Avec une enveloppe totale de 100 milliards d’euros d’ici 2022, le Plan de relance annoncé début septembre par le gouvernement est porteur de belles promesses. À commencer par le soutien au marché de l’emploi dans des secteurs essentiels comme le BTP et les travaux publics. Pour l’économie française, c’est un rendez-vous à ne pas rater.
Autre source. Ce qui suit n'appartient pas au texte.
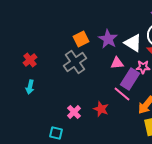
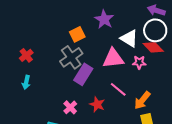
purple star: (108, 39) -> (104, 19), moved
pink triangle: (117, 63) -> (113, 58), size x1.6
purple rectangle: (130, 79) -> (83, 74), moved

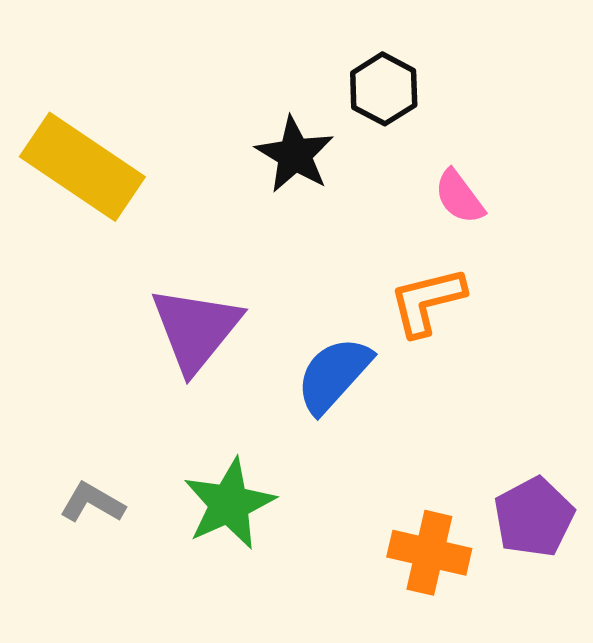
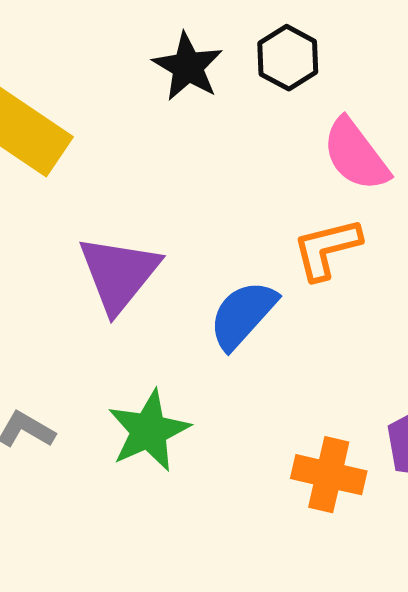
black star: (295, 155) -> (188, 67), moved
pink semicircle: (459, 197) -> (356, 155), size x1.5

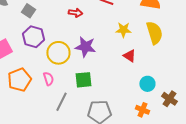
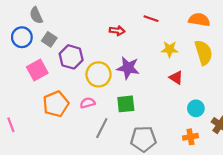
gray square: (28, 11) -> (49, 39), moved
pink semicircle: (48, 79) -> (88, 103), turned -88
orange cross: (142, 110) -> (190, 137), turned -32

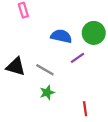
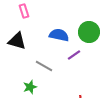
black triangle: (16, 67) -> (17, 41), moved
green star: (47, 92) -> (30, 87), moved

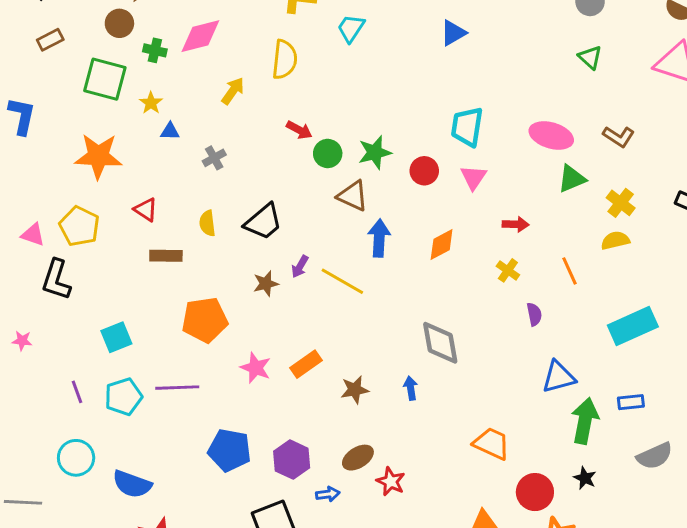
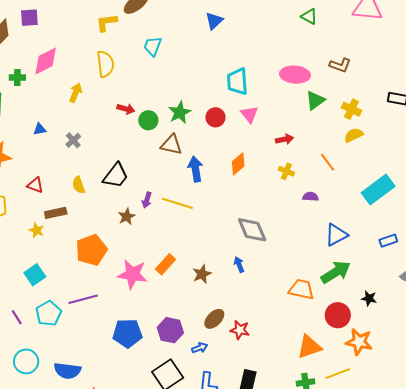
cyan trapezoid: (351, 28) -> (153, 46), moved
yellow star: (151, 103) -> (37, 230), moved
purple semicircle: (534, 314) -> (311, 197), turned -63
pink star: (256, 368) -> (132, 274), size x1.4
green arrow: (585, 421) -> (336, 272), moved, turned 60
Objectif nº1 du Plan de relance du gouvernement : la création de 160000 emplois dès 2021. Le chiffre a été lancé par le Premier ministre qui veut en priorité « lutter contre le chômage », avec notamment une dotation spéciale de 15 milliards d’euros pour la formation professionnelle des plus jeunes. Si les promesses n’engagent que ceux qui les reçoivent – selon le bon mot d’Henri Queuille, président du Conseil sous la IVe République –, les Français pourront juger sur pièce d’ici un an.
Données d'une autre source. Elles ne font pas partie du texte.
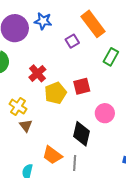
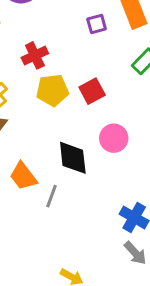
red square: (82, 86) -> (92, 91), turned -30
black diamond: (82, 134) -> (73, 158), turned -35

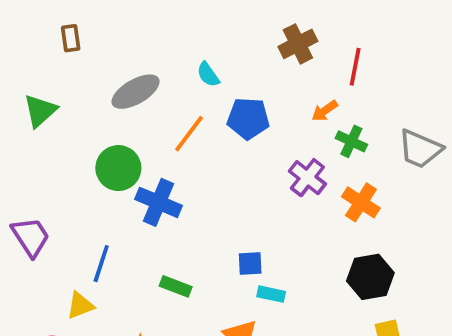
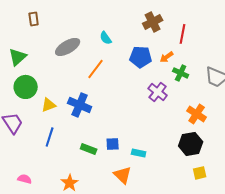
blue pentagon: (248, 118) -> (141, 57), moved
green circle: (118, 168) -> (26, 87), moved
orange cross: (361, 202) -> (197, 114), moved
blue square: (250, 264) -> (113, 144), moved
yellow triangle: (80, 306) -> (49, 105), moved

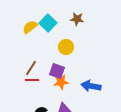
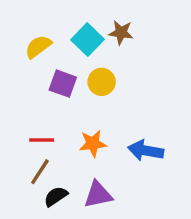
cyan square: (48, 23) -> (87, 40), moved
brown line: (31, 68) -> (40, 172), moved
purple square: (57, 71) -> (63, 84), moved

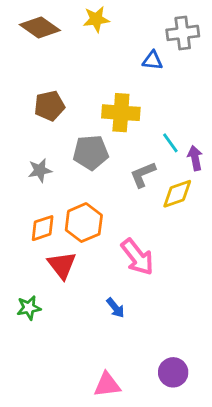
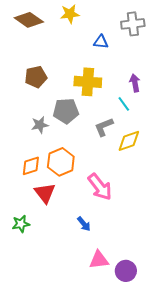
blue triangle: (153, 60) -> (101, 42), moved
purple arrow: (195, 158) -> (135, 83), moved
gray star: (40, 170) -> (40, 125), moved
pink triangle: (107, 385) -> (99, 260), moved

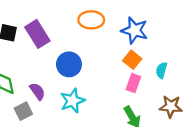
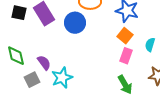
blue circle: (69, 64) -> (75, 23), moved
cyan star: (72, 101) -> (62, 78), moved

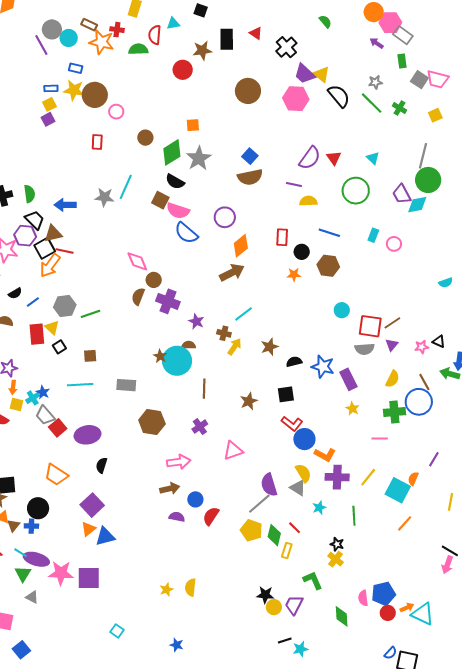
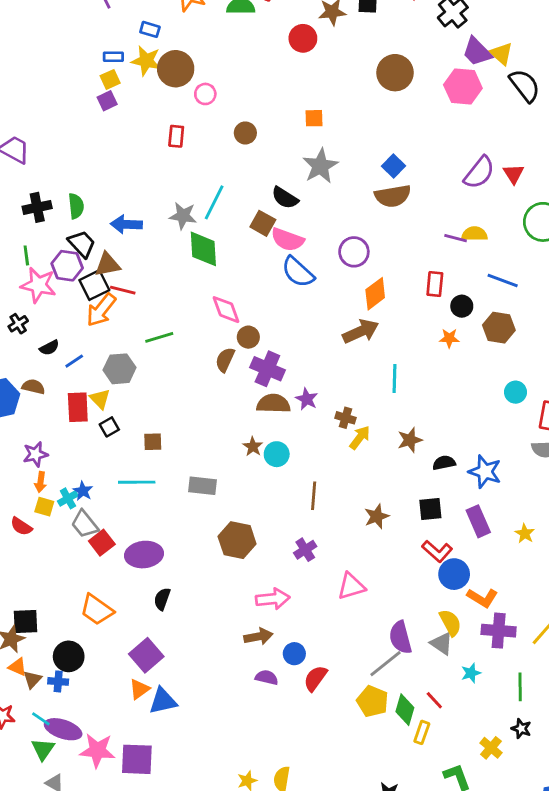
green diamond: (172, 152) -> (203, 249), moved, turned -64
purple line: (294, 185) -> (456, 238), moved
green line: (91, 314) -> (159, 337), moved
cyan line: (244, 314) -> (394, 378), moved, turned -54
brown semicircle: (189, 345) -> (273, 404), moved, size x1.6
cyan circle: (177, 361) -> (277, 454), size x0.6
purple rectangle: (348, 379) -> (478, 521), moved
black star: (337, 544) -> (521, 729), moved

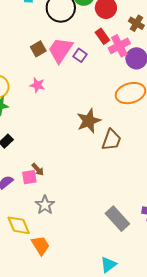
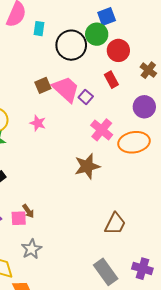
pink cross: (119, 46) -> (102, 130), moved, turned -30
pink trapezoid: (60, 50) -> (66, 89), turned 92
brown trapezoid: (111, 140) -> (115, 224), moved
Avec comme triple axe « la transition écologique », « la compétitivité des entreprises » et « la cohésion sociale », plusieurs domaines d’activité sont visés par le plan gouvernemental : l’économie circulaire, la rénovation énergétique, le recyclage, le développement des territoires, la baisse des impôts de production… Un secteur se retrouve à la croisée de tous les chemins : celui de la construction, au sens large, susceptible de drainer des investissements profitant à l’ensemble du pays.

Le BTP et les transports, cibles prioritaires des rallonges budgétaires

Depuis la COP21 à Paris en 2015, la transition écologique a fait un heureux : le secteur du BTP dont l’activité est transversale (bâtiments, infrastructures routières, etc.). Sur les 100 milliards d’euros du Plan de relance, cette fameuse transition représente 30 milliards, dont 7 milliards pour la seule rénovation énergétique et 11 milliards d’euros pour les transports.
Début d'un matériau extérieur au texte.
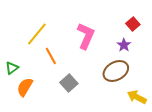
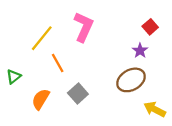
pink L-shape: (86, 36) -> (84, 27), moved
orange semicircle: (25, 87) -> (41, 99), moved

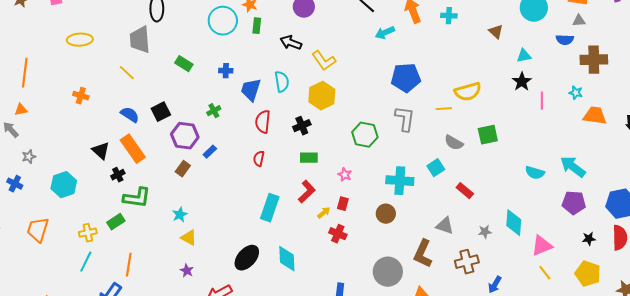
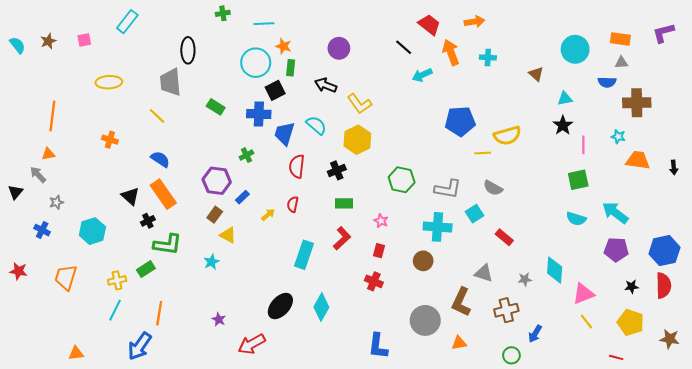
blue cross: (226, 71) -> (259, 114), size x1.6
blue pentagon: (406, 78) -> (460, 121), moved
cyan semicircle: (282, 82) -> (316, 125), turned -40
black square: (161, 112) -> (275, 90), moved
gray L-shape: (405, 119) -> (448, 189), moved, turned 92
green square: (488, 135) -> (578, 180), moved
yellow arrow: (324, 213) -> (268, 215), moved
yellow triangle: (189, 238) -> (228, 235), moved
cyan diamond: (287, 259) -> (321, 307), turned 32

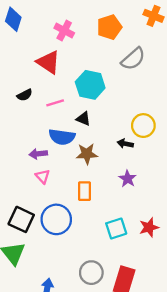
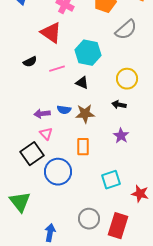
yellow circle: (143, 126) -> (127, 79), moved
blue semicircle: (62, 137) -> (64, 110), moved, size x0.6
black square: (21, 219) -> (32, 154), moved, turned 30
red star: (149, 227) -> (140, 194), moved, turned 30

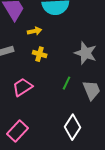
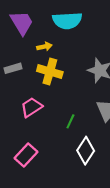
yellow cross: (40, 54) -> (50, 72), size x1.6
green line: (67, 83) -> (70, 121), moved

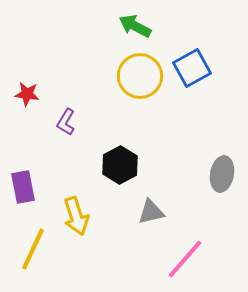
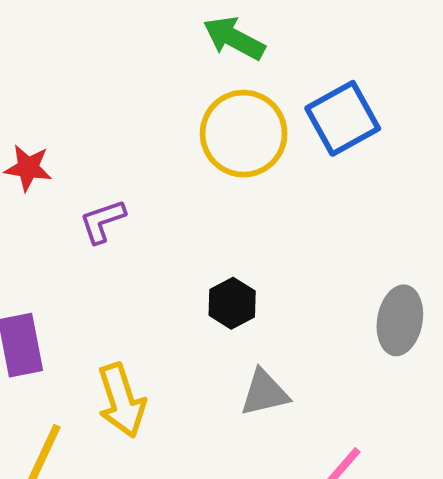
purple L-shape: (66, 122) -> (102, 221), turned 40
black hexagon: (120, 165) -> (232, 303), moved, size x0.7

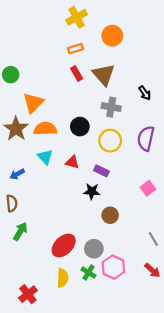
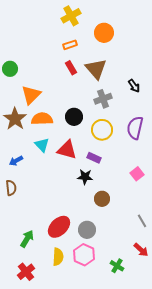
gray cross: (111, 107) -> (103, 99), turned -30
red triangle: (72, 162) -> (67, 150), size x1.5
green arrow: (20, 231) -> (27, 239), moved
pink hexagon: (113, 267) -> (84, 255), moved
green cross: (88, 273) -> (117, 266), moved

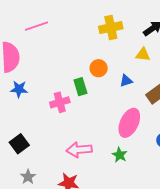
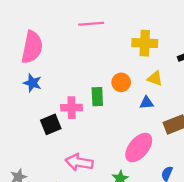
pink line: (36, 26) -> (91, 24), moved
yellow triangle: (143, 54) -> (155, 78), moved
black square: (19, 144) -> (51, 124), moved

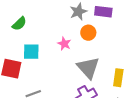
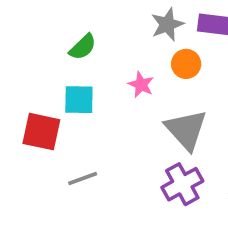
green semicircle: (19, 24) -> (83, 47), moved

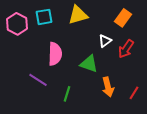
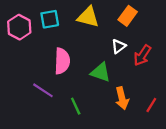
yellow triangle: (78, 15) -> (88, 17), turned 30
orange rectangle: (123, 18) -> (128, 16), moved
green line: (67, 94) -> (76, 106), turned -42

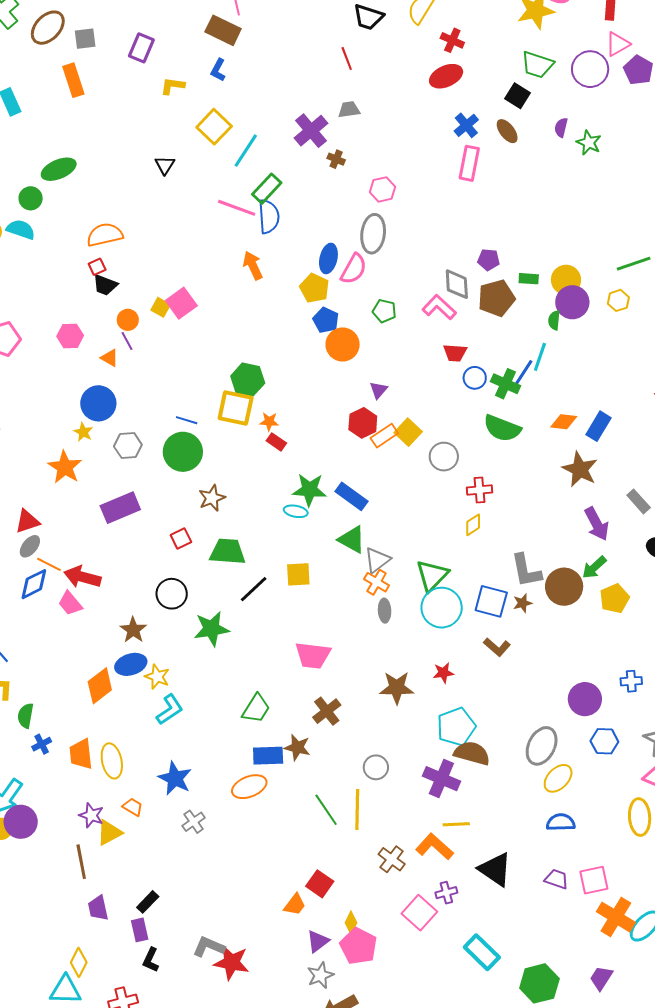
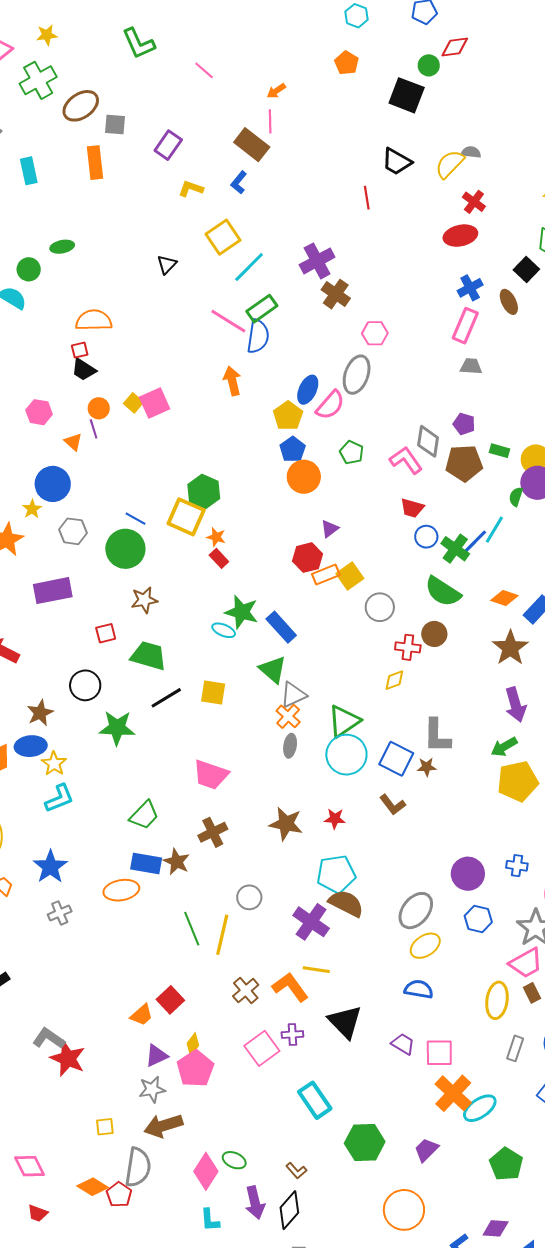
gray trapezoid: (349, 110) -> (471, 366), moved
brown cross: (336, 159) -> (336, 294), size x1.6
green ellipse: (59, 169) -> (62, 247), size x0.7
brown circle: (564, 587) -> (434, 634), moved, size x0.7
yellow pentagon: (615, 598) -> (518, 781), size x1.4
Les détails sont connus pour le bâtiment : 4 milliards pour la rénovation des bâtiments publics, 2 milliards pour celle des bâtiments privés avec l’élargissement du dispositif MaPrimeRénov’ accessible à tous les ménages sans condition de revenus à partir du 1er janvier 2021, 500 millions pour les logements sociaux, ou encore 200 millions pour les TPE et le PME. Pour les transports, tout n’a pas encore été clairement détaillé : sur les 11 milliards, 4,7 seront destinés au développement du rail, 1,2 à celui des « mobilités du quotidien » (transports en commun et vélo). Si Jean-Baptiste Djebbari, ministre délégué chargé des Transports, a bien annoncé une enveloppe précise d’un milliard d’euros pour la relance du fret ferroviaire, la route semble passer loin derrière : quelque cent millions seront destinés au « verdissement » des réseaux routiers et autoroutiers avec, par exemple, des aides financières pour l’installation de bornes de recharge pour les véhicules électriques.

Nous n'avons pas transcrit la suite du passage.